Thursday, May 5, 2016

Ceramics: Beyond the Basics

Today I want to talk about ceramics a little more in depth than the basic step by step instructions I gave in the very first post on this blog. I studied under 2 master potters, and while I don't consider myself a master, I am quite capable of making anything within the two limiters of my imagination and the laws of physics. There is a major difference between me and the people I studied under. One of them was trained in Europe, the other in China. But I've always had a stylistic approach which differs from the perfect lines and perfect glazes they used. I'm inspired mostly by primitive pottery and the work of Kanzaki Shiho. My pottery has a wabisabi aesthetic.  Beauty from imperfection. It's not that I can't make it perfect. But rarity is also beautiful, and you can buy perfect pottery made in a factory these days. The imperfections make it rare as they are the tell-tale signs that it was made by hand. I'm not saying to make mistakes that would reduce its usability, I'm saying to deliberately make it unusual.

There are ways to have a stone-like broken appearance on just the outside: by applying slip containing crushed roasted shells.

There are ways to make ashes build up in certain places and make a dappled glaze: by mixing wood ashes and slip 1:1 and applying it, then dusting it while wet with dry ashes.

If you lean wood shavings up against an unglazed pot in the kiln, it will darken that area, and the edges of the dark area will have a wide range of colors.
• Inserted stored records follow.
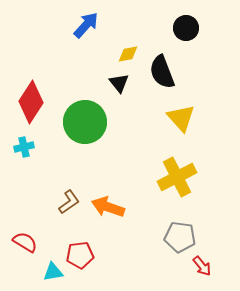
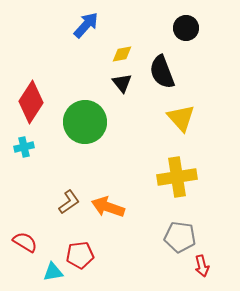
yellow diamond: moved 6 px left
black triangle: moved 3 px right
yellow cross: rotated 18 degrees clockwise
red arrow: rotated 25 degrees clockwise
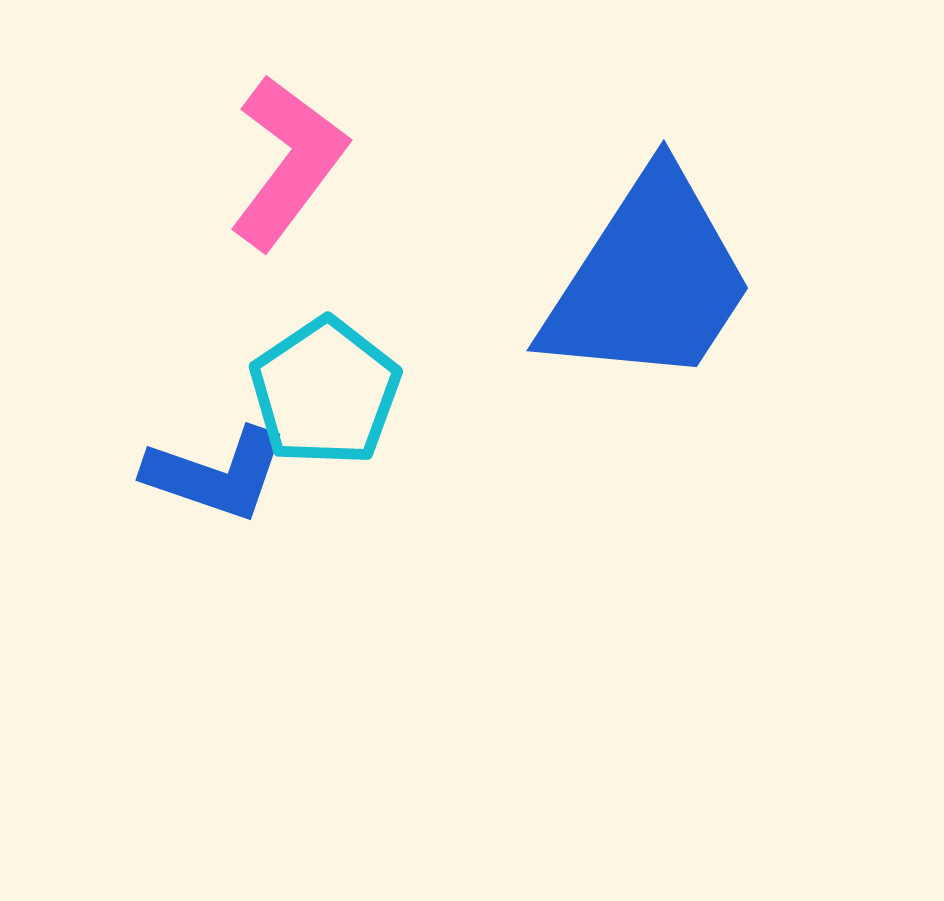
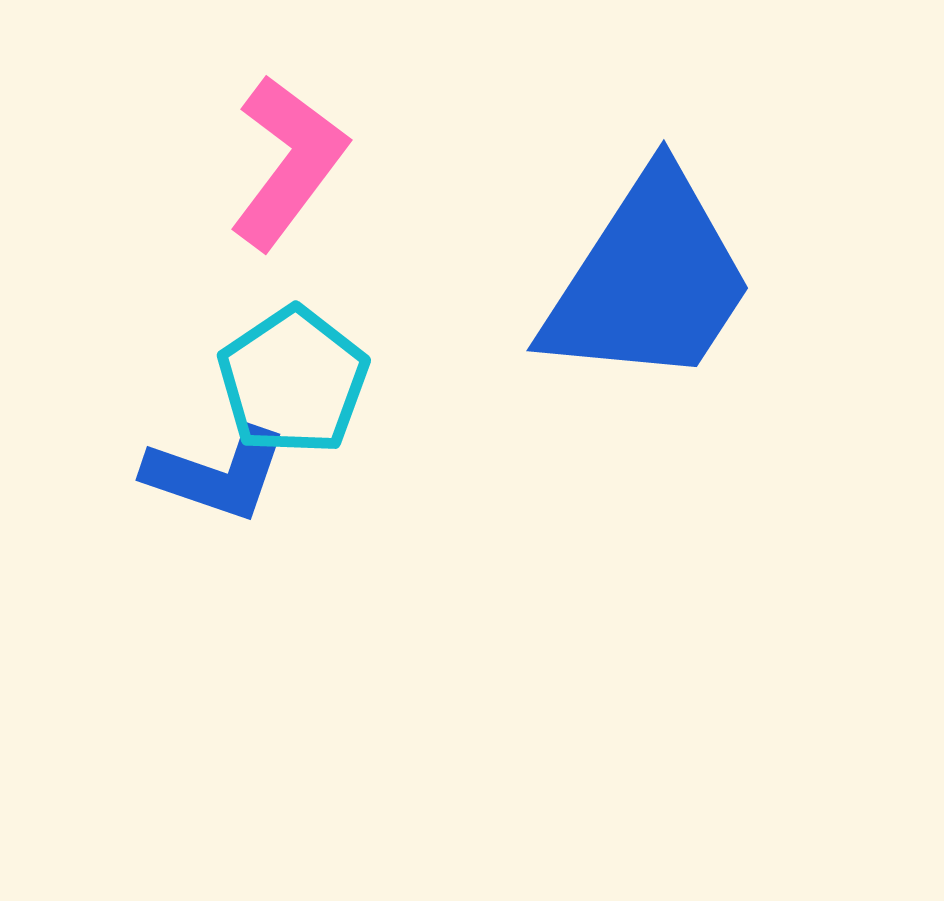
cyan pentagon: moved 32 px left, 11 px up
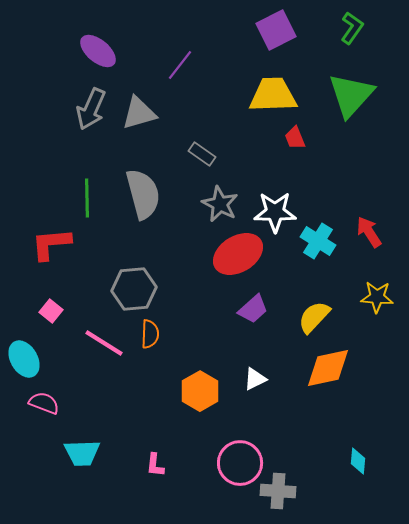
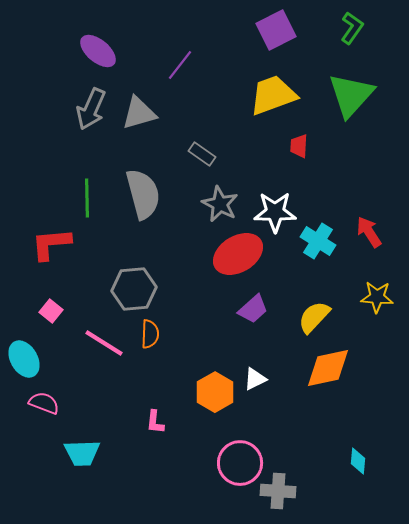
yellow trapezoid: rotated 18 degrees counterclockwise
red trapezoid: moved 4 px right, 8 px down; rotated 25 degrees clockwise
orange hexagon: moved 15 px right, 1 px down
pink L-shape: moved 43 px up
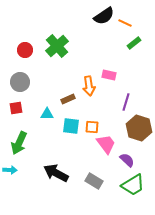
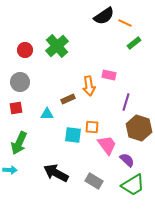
cyan square: moved 2 px right, 9 px down
pink trapezoid: moved 1 px right, 1 px down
There is also making agateware. Agateware, as the name implies, looks like agate stone. It has random patterns in the surface. You make it by mixing 2 colors of clay together, and making your pottery, then at leather hard you trim the outer layer off to show the pattern.
This bowl is one of my works in the agateware medium. It is not neat and orderly. It is random. Funny story about agateware, I actually developed it independently without fore-knowledge of it. After I made a few things out of it, my teacher pulled me aside and showed me a book with the same thing. I was shocked. I had actually gone a month thinking that I was the first person to do it. I had been calling it grand canyon ware because the multi-colored rock layers were my inspiration. We all had a good laugh about it. This probably happens every time artists of the same medium are inspired by the same thing.



1 comment:

  1. I forgot one thing that I learned recently. If you carve a pot when it is leather hard, brush over it with different iron content slip, wait for it to become less wet, scrape off the extra so the slip is flush with the rest of the pot, then give it a clear or semi-clear iron reactive glaze (celadon for example), the color variation will appear in the glaze.